THE BENGUELA CURRENT is one of the world’s four major eastern boundary currents. It flows northward off the coast of southwestern Africa along the western coasts of SOUTH AFRICA, NAMIBIA, and southern ANGOLA. The Benguela Current, along with the South Equatorial Current, and the northern part of the Antarctic Circumpolar Current make up the South Atlantic subtropical gyre. The Benguela Current draws icy-cold waters from the Southern Ocean and carries them northward along the coast of Africa. Because of these cold waters, rain clouds do not develop over the southwest coast of Africa, contributing to the parched climate of the KALAHARI and Namib deserts.
The Benguela Current is one of those regions off the west coasts of the continents where there is an upwelling of cool, nutrient-rich water due to the coastal edge of the continental shelf, the prevailing winds, and the Earth’s rotation. Because of these nutrient-rich waters, there is a huge abundance of marine life of all kinds. This has resulted in a large and plentiful fishing industry off Africa’s southwest coast. In direct contrast to this, there are areas of the Benguela Current off the coast of Namibia and along the Walvis Ridge in which there are no fish to be found. This is due to a buildup of harmful algae blooms and high hydrogen sulfide gas levels in the water that are toxic to marine life. This phenomenon is known as “red tide” and is usually confined to localized inshore areas, such as off the west coast of FLORIDA. But because of changes in wind direction, it can occur offshore in the Benguela Current.
About 93 to 124 mi (150 to 200 km) off the coast of South Africa, the Benguela Current begins with an upwelling of ocean currents. It spans from this area around 35 degrees south northward to between 14 degrees and 17 degrees south, where it meets the Angolan Current. At this northern boundary, the change is more dramatic, with cold and warm water meeting to form a thermal front along the coast. The Benguela Current covers around 57,915 square mi (150,000 square km) when using the continental shelf as the offshore boundary line.

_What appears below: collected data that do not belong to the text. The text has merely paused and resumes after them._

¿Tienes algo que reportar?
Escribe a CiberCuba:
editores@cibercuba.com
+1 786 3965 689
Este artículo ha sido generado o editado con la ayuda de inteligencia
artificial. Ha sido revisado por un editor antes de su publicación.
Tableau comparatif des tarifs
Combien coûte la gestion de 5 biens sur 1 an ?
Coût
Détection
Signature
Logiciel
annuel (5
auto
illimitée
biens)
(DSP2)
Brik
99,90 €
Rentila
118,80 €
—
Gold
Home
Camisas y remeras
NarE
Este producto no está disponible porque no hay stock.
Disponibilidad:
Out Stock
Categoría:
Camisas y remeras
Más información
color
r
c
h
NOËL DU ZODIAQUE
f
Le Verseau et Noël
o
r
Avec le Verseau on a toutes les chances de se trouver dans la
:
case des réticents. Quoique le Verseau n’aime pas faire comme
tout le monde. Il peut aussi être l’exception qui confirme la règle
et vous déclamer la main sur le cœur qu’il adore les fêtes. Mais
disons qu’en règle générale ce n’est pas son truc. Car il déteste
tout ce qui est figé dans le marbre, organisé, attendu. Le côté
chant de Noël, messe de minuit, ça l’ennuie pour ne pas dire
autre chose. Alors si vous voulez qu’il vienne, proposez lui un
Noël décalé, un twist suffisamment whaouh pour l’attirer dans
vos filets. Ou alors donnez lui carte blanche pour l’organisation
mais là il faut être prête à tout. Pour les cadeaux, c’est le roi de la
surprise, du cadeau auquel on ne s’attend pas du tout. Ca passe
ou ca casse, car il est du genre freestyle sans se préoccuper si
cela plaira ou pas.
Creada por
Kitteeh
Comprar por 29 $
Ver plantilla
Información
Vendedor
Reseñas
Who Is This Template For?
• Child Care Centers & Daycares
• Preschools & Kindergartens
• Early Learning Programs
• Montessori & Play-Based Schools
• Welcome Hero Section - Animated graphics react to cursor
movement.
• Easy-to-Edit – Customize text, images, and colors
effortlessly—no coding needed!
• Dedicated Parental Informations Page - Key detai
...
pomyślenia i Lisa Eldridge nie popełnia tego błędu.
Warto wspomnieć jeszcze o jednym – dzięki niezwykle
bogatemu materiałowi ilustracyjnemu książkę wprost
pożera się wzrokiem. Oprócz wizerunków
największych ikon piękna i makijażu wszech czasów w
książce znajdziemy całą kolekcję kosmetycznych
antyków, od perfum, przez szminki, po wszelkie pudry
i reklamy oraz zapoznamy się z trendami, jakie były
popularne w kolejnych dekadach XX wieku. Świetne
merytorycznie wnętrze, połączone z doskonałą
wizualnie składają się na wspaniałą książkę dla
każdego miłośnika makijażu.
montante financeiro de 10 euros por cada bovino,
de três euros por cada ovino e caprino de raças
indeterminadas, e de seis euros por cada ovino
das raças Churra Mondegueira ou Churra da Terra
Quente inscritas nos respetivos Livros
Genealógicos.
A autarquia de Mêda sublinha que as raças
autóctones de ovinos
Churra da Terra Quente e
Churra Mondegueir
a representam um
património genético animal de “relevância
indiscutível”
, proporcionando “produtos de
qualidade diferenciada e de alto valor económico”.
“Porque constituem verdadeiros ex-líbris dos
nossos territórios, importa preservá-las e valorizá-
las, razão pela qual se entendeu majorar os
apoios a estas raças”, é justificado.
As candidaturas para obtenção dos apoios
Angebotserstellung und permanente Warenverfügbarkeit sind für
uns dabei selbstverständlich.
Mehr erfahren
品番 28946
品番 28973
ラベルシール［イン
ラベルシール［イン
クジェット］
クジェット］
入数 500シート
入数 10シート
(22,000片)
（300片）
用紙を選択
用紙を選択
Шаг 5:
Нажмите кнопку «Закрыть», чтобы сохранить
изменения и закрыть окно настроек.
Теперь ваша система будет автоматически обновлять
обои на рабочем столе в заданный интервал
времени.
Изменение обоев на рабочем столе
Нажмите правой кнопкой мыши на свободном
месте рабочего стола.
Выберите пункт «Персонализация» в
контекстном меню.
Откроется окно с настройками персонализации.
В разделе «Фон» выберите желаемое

The continental shelf near the Benguela is from 40 to 80 mi (64 to 128 km) wide. From the shelf, the ocean bottom slopes steeply away into the abyssal depths of the Cape and Angola basins, each about 16,400 ft (5,000 m) deep. These BASINs are separated by the Walvis Ridge, which starts just off the coast at about 20 degrees south and stretches to the west, linking up with the central Atlantic Ridge. The Walvis Ridge rises to above 2,460 ft (750 m) in many places along its track. This area is exposed to persistent alongshore winds associated with a high-pressure weather system.
The surface temperatures of the Benguela Current are about 14 degrees F (8 degrees C) colder than average for coastlines in these latitudes. The coldest waters of the current run right along the coast of Africa, with very little seasonal variation except in the extreme south near Cape Town, South Africa, where the water is colder in the summer than it is in the winter. Surface temperatures average about 50 to 59 degrees F (10 to 15 degrees C) near the coast and reach up to 77 degrees F (25 degrees C) on the surface, out along the continental shelf.